Increased errors and slow responses across Buildkite
Incident Report for Buildkite
Resolved
We rolled out a configuration change a few hours ago and we've not seen elevated response times or errors since. We're happy things are back to normal moving forward. The entire team are still all hands on deck and monitoring activity.
Posted Apr 22, 2020 - 23:18 UTC
Update
We are continuing to monitor for any further issues.
Posted Apr 22, 2020 - 11:10 UTC
Update
The database configuration change completed successfully, with under a minute of downtime. Performance will be degraded for around 10 minutes as buffers and cached warm up.
Posted Apr 22, 2020 - 10:50 UTC
Update
We are now applying a configuration change to our database to avoid further issues, which will cause a brief outage for a few minutes.
Posted Apr 22, 2020 - 09:52 UTC
Monitoring
The performance of our APIs has been back to normal for the past couple of hours after a period of heavy load. We'll continue to monitor and continue to take steps to prevent reoccurrence. We'll follow up with a post incident report in the coming days.
Posted Apr 22, 2020 - 04:50 UTC
Identified
We continue to see increased load on our database, which is leading to an overall decrease in performance and intermittent timeouts across our API and website.

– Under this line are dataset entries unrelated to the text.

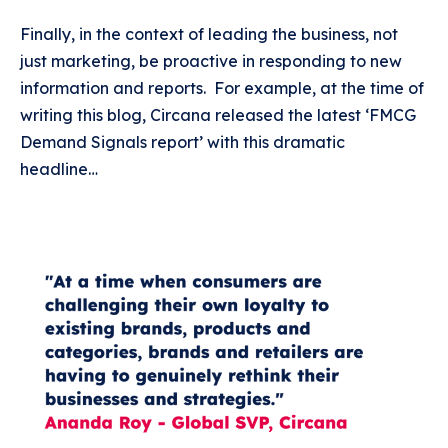
Finally, in the context of leading the business, not
just marketing, be proactive in responding to new
information and reports. For example, at the time of
writing this blog, Circana released the latest ‘FMCG
Demand Signals report’ with this dramatic
headline…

In many cases the agent will auto-retry after a request failure, however some errors may have an impact on builds.

Webhook processing should be near real-time.

Our research into the root cause of the increased load is continuing.
Posted Apr 22, 2020 - 03:10 UTC
Monitoring
We've processed the webhook queue and expect new webhooks should now be processed in near realtime.

The agent API continues to be under load, which is resulting in intermittent errors during agent registration, log uploads and artifact uploads. We're implementing a fix to improve this and expect the error rate to drop soon.
Posted Apr 22, 2020 - 00:42 UTC
Update
We are continuing to process the backlog of webhooks. The current delay on received webhooks is about 45 minutes, but that time is reducing and at the current rate it will catch up within an hour.
Posted Apr 21, 2020 - 23:13 UTC
Update
We are currently processing the backlog of webhooks in batches to ramp load back on to the system and hope to restore normal function soon. Thank you for your patience.
Posted Apr 21, 2020 - 21:18 UTC
Update
We are continuing to investigate the issues with Buildkite. We will be delaying further webhook ingestion to give the system a chance to catch up and error rates to abate. Webhooks will still be received, but will be processed in the order they were recieved once the system has recovered.
Posted Apr 21, 2020 - 20:03 UTC
Investigating
We are currently investigating slower than usual response times across Buildkite and the API
Posted Apr 21, 2020 - 18:48 UTC
This incident affected: Web, Agent API, REST API, Job Queue, and SCM Integrations.